Personal information
- Nationality: British (English)
- Born: 6 July 1968 (age 58) Ely, Cambridgeshire, England

Medal record
Representing England
World Indoor Bowls Championships
| Gold medal – first place | 2007 | mixed pairs |
| Gold medal – first place | 2010 | singles |
| Gold medal – first place | 2014 | pairs |
| Gold medal – first place | 2020 | pairs |
| Gold medal – first place | 2023 | pairs |

= Greg Harlow =

English lawn and indoor bowls player (born 1968)

Greg Harlow (born 6 July 1968) is an English international indoor bowls player.

==Bowls career==
===World Indoor Championships===
Born in Ely, Greg Harlow rose to the world ranking of number one indoors during 2006. Despite being world number one it was not until 2007 that he won his first title at the World Indoor Bowls Championships. That victory was the mixed pairs at the 2007 World Indoor Bowls Championship with Jo Morris.

His finest moment arrived when winning the 2010 World Indoor Bowls Championship where he defeated Stewart Anderson of Scotland in the final. A third title was won when he won the men's pairs with Nick Brett at the 2014. He repeated the success of winning the pairs with Brett again, when they won the 2020 World Indoor Bowls Championship open pairs title.

His world ranking has remained high retaining the world number ranking in 2012, 2017 and 2018 but had been unlucky in the World indoors by finishing runner-up on seven occasions.

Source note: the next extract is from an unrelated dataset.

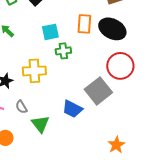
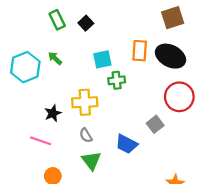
gray square: (98, 91) -> (155, 124), size x0.6
gray semicircle: (21, 107) -> (86, 135), moved

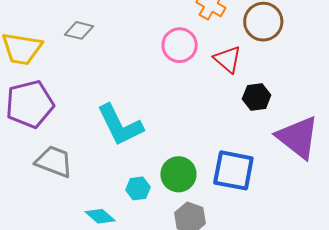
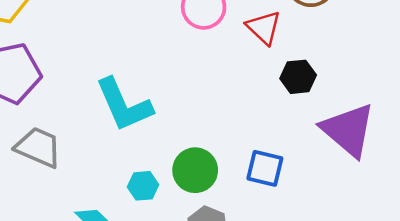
blue square: (233, 170) -> (265, 168), size x0.7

At the 2021 World Indoor Bowls Championship, his open pairs partner Ellen Falkner became the first female player to reach the final of an open event. Harlow continued to have a successful tournament by reaching the Open Singles final but was beaten by an in-form Mark Dawes.

At the 2023 World Indoor Bowls Championship, Harlow won the Open Pairs with Nick Brett again, defeating Jason Greenslade and Michael Stepney in the final. It was Harlow's fifth title over all disciplines.

===Other events===
Other career achievements include winning the International Open three years in a row (2004, 2005, 2006), the Scottish International Open three times in 2008, 2015 & 2016, the Welsh Masters Championship two years running 1999 & 2000 and the World Matchplay in 2007.

==Personal life==
He has been a Bowls Ambassador and manager for Potters Leisure Resort, retiring from the post in Autumn 2025. He was previously a work associate of Mark Royal.